Der Economiesuisse-Vorstandsausschuss hat am Montag in Zürich einstimmig eine Resolution verabschiedet. Darin legt er die Hauptanliegen der Schweizer Wirtschaft in Bezug auf die Energiepolitik dar. Er warnt unter anderem vor "überstürzten, unkorrigierbaren und unrealistischen Entscheiden".

Gesamtenergiestrategie nötig

Es sei nötig, eine Schweizer Gesamtenergiestrategie zu entwickeln. Diese müsse Wirtschaftlichkeit, Versorgungssicherheit, ökologische und Risikokriterien in Einklang bringen und die Standortattraktivität gewährleisten. Kurzfristige Entscheidungen und langfristige Notwendigkeiten und Chancen müssten zusammengehen.

Die Gesamtstrategie solle Wettbewerb und Innovation als massgebliche Motoren der Entwicklung respektieren, heisst es in der Resolution. Auch der Ausbau erneuerbarer Energien, eine weitere Steigerung der Energieeffizienz und internationale Stromabkommen seien notwendig.

Dennoch bleibe der Bau der "notwendigen Kraftwerkkapazitäten" unverzichtbar. Und hierbei müsse die Option Kernenergie offen bleiben - namentlich mit Blick auf ihre weitere technologische Entwicklung.

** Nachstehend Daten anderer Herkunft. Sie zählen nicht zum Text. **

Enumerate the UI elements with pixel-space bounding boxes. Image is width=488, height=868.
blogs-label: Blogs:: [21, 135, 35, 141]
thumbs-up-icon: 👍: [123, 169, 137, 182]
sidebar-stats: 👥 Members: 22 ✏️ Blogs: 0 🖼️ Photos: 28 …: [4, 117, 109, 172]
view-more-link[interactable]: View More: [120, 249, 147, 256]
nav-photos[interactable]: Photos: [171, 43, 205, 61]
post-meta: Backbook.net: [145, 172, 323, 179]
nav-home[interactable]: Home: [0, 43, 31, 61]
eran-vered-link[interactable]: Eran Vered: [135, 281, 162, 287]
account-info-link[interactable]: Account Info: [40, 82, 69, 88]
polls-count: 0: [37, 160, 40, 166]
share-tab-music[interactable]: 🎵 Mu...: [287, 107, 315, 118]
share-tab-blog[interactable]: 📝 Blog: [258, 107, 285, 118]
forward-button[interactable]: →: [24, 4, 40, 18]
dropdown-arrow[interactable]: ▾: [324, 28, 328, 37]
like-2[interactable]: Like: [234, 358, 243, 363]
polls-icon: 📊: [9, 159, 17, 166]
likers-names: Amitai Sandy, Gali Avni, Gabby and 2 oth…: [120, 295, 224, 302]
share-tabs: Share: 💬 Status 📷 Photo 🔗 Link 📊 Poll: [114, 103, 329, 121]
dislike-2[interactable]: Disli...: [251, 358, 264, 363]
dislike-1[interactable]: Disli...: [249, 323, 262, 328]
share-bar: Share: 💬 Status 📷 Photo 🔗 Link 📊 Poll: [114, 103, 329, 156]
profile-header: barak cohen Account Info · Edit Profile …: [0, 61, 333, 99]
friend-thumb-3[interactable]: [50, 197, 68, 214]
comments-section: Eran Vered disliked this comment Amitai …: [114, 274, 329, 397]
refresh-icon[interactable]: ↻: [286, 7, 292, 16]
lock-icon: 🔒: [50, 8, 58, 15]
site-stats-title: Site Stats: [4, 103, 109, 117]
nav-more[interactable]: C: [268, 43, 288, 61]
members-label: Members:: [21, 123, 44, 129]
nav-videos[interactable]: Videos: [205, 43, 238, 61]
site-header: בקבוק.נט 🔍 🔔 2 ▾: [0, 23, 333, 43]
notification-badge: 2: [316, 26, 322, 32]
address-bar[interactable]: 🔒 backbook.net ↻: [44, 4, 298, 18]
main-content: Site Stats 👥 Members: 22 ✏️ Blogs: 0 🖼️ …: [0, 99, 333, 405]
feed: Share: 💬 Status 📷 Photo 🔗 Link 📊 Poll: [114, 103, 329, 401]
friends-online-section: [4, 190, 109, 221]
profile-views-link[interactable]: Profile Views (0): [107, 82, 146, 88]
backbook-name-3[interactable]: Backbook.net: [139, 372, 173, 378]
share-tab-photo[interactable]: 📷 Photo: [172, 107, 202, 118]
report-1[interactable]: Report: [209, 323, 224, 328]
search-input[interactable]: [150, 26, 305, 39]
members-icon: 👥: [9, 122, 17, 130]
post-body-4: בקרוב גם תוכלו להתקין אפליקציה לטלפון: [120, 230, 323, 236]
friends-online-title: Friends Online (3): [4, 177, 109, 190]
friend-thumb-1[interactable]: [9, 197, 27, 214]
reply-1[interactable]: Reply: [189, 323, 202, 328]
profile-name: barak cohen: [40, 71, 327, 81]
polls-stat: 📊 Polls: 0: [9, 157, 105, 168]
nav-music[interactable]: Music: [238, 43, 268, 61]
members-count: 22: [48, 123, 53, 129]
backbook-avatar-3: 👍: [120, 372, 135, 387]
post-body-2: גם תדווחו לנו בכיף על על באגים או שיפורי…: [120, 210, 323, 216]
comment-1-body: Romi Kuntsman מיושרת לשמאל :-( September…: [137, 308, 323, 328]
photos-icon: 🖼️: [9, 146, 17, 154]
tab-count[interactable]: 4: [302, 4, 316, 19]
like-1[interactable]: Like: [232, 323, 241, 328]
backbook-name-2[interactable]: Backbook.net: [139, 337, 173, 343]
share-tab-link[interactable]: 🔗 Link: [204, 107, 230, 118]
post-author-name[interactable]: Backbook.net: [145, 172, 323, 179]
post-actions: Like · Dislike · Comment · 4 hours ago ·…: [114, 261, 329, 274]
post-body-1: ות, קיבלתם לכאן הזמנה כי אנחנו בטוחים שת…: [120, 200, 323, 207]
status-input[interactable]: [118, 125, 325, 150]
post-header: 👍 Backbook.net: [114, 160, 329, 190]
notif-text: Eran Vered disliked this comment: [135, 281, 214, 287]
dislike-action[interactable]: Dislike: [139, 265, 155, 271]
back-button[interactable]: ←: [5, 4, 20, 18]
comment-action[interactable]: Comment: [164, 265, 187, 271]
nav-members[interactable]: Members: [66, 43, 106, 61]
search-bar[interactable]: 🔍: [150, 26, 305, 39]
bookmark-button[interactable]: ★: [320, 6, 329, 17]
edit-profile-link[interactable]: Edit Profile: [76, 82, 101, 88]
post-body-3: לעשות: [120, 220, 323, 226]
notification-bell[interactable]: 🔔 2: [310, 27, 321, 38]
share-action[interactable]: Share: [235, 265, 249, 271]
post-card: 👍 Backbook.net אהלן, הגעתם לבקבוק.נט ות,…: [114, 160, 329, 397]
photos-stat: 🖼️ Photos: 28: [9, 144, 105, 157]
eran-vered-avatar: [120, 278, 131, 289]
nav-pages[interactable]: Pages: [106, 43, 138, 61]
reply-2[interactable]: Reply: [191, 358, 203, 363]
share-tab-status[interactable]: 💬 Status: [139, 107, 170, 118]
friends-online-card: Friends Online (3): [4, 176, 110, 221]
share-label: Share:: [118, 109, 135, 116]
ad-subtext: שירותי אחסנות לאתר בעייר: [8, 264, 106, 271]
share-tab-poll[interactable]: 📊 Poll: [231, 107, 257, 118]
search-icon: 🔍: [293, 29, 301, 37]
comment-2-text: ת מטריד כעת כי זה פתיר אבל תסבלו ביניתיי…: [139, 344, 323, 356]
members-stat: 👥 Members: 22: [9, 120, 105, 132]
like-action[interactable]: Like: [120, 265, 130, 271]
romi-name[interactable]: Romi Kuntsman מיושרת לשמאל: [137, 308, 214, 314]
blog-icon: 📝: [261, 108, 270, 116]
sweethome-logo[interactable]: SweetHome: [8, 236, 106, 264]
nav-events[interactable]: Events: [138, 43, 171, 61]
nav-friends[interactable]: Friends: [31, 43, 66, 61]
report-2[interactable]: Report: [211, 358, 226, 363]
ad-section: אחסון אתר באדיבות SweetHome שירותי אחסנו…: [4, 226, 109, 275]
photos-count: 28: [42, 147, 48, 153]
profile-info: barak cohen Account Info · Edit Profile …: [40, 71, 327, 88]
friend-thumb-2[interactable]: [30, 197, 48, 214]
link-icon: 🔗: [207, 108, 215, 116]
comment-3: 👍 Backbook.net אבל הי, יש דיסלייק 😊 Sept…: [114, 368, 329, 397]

60 Prozent des Stroms verbrauchen Unternehmen

60 Prozent des Schweizer Stromverbrauchs gehe auf das Konto von Unternehmen und ihrer Arbeitsplätze, schreibt der Verband. Eine "sichere, zuverlässige, wettbewerbsfähige, unabhängige und klimaschonende" Energie- und Stromversorgung sei denn auch eine "Schicksalsfrage" für den Werkplatz Schweiz.

Falls die Bewilligungsverfahren für die auslaufenden AKW blockiert blieben, brauche es als Übergangslösung zwingend mehr Gaskombikraftwerke. Die Kompensation des zusätzlichen CO2-Ausstosses müsse aus Gründen der Effizienz und der Wirtschaftlichkeit zu einem wesentlichen Teil im Ausland erfolgen.